Make an exact copy of every entry, leaving the pictures out.

Dataset entries:
+ + + + +
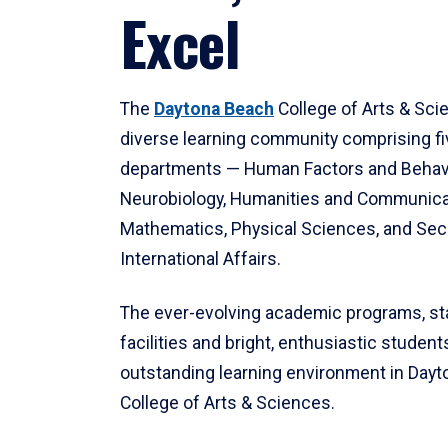
Excel
The
Daytona Beach
College of Arts & Sci
diverse learning community comprising f
departments — Human Factors and Behav
Neurobiology, Humanities and Communica
Mathematics, Physical Sciences, and Secu
International Affairs.
The ever-evolving academic programs, sta
facilities and bright, enthusiastic students
outstanding learning environment in Day
College of Arts & Sciences.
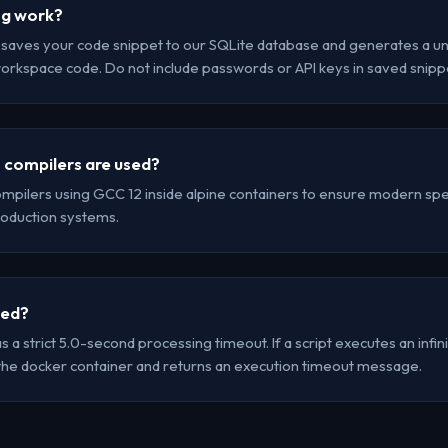
ng work?
r saves your code snippet to our SQLite database and generates a uni
workspace code. Do not include passwords or API keys in saved snipp
 compilers are used?
mpilers using GCC 12 inside alpine containers to ensure modern spec
oduction systems.
led?
a strict 5.0-second processing timeout. If a script executes an infinit
the docker container and returns an execution timeout message.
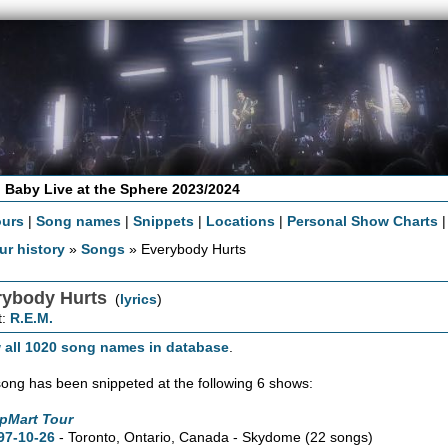
 Baby Live at the Sphere 2023/2024
ours
|
Song names
|
Snippets
|
Locations
|
Personal Show Charts
ur history
»
Songs
» Everybody Hurts
rybody Hurts
(
lyrics
)
t:
R.E.M.
 all 1020 song names in database
.
song has been snippeted at the following 6 shows:
pMart Tour
97-10-26
- Toronto,
Ontario,
Canada - Skydome
(22 songs)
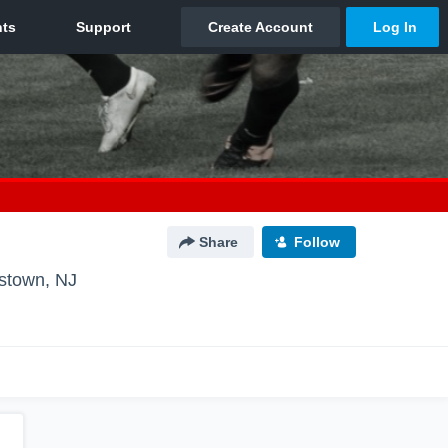
Share
Follow
stown, NJ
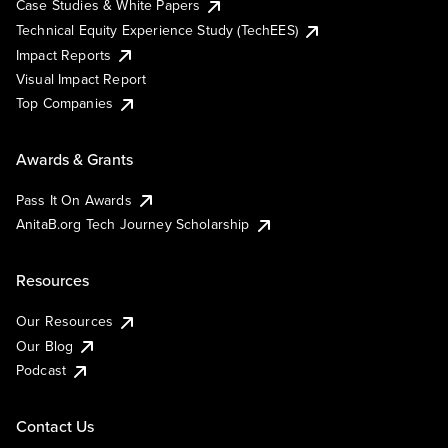
Case Studies & White Papers
Technical Equity Experience Study (TechEES)
Impact Reports
Visual Impact Report
Top Companies
Awards & Grants
Pass It On Awards
AnitaB.org Tech Journey Scholarship
Resources
Our Resources
Our Blog
Podcast
Contact Us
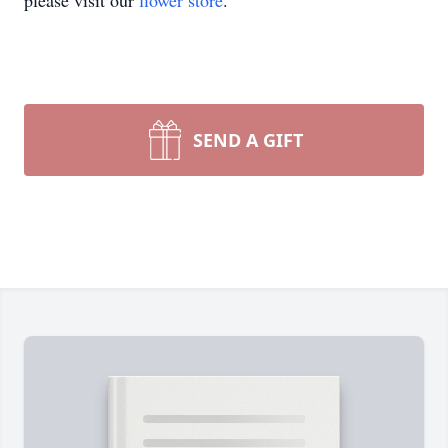
please visit our
flower store
.
SEND A GIFT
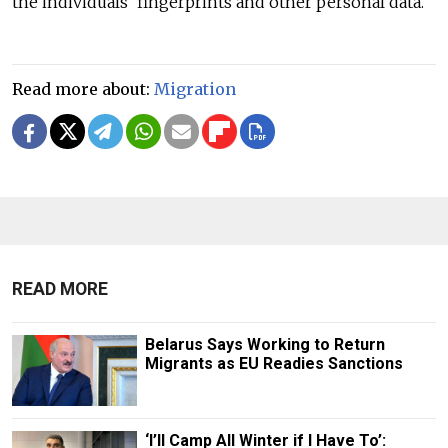
the individuals' fingerprints and other personal data.
Read more about:
Migration
READ MORE
Belarus Says Working to Return
Migrants as EU Readies Sanctions
‘I’ll Camp All Winter if I Have To’:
+ + + + +
### [Response to the exercise]
Excel
The
Daytona Beach
College of Arts & Sci
diverse learning community comprising f
departments — Human Factors and Behav
Neurobiology, Humanities and Communica
Mathematics, Physical Sciences, and Secu
International Affairs.
The ever-evolving academic programs, sta
facilities and bright, enthusiastic students
outstanding learning environment in Day
College of Arts & Sciences.
ng work?
r saves your code snippet to our SQLite database and generates a uni
workspace code. Do not include passwords or API keys in saved snipp
 compilers are used?
mpilers using GCC 12 inside alpine containers to ensure modern spec
oduction systems.
led?
a strict 5.0-second processing timeout. If a script executes an infinit
the docker container and returns an execution timeout message.
 Baby Live at the Sphere 2023/2024
ours
|
Song names
|
Snippets
|
Locations
|
Personal Show Charts
ur history
»
Songs
» Everybody Hurts
rybody Hurts
(
lyrics
)
t:
R.E.M.
 all 1020 song names in database
.
song has been snippeted at the following 6 shows:
pMart Tour
97-10-26
- Toronto,
Ontario,
Canada - Skydome
(22 songs)
Share
Follow
stown, NJ
Case Studies & White Papers
Technical Equity Experience Study (TechEES)
Impact Reports
Visual Impact Report
Top Companies
Awards & Grants
Pass It On Awards
AnitaB.org Tech Journey Scholarship
Resources
Our Resources
Our Blog
Podcast
Contact Us
please visit our
flower store
.
SEND A GIFT
the individuals' fingerprints and other personal data.
Read more about:
Migration
READ MORE
Belarus Says Working to Return
Migrants as EU Readies Sanctions
‘I’ll Camp All Winter if I Have To’:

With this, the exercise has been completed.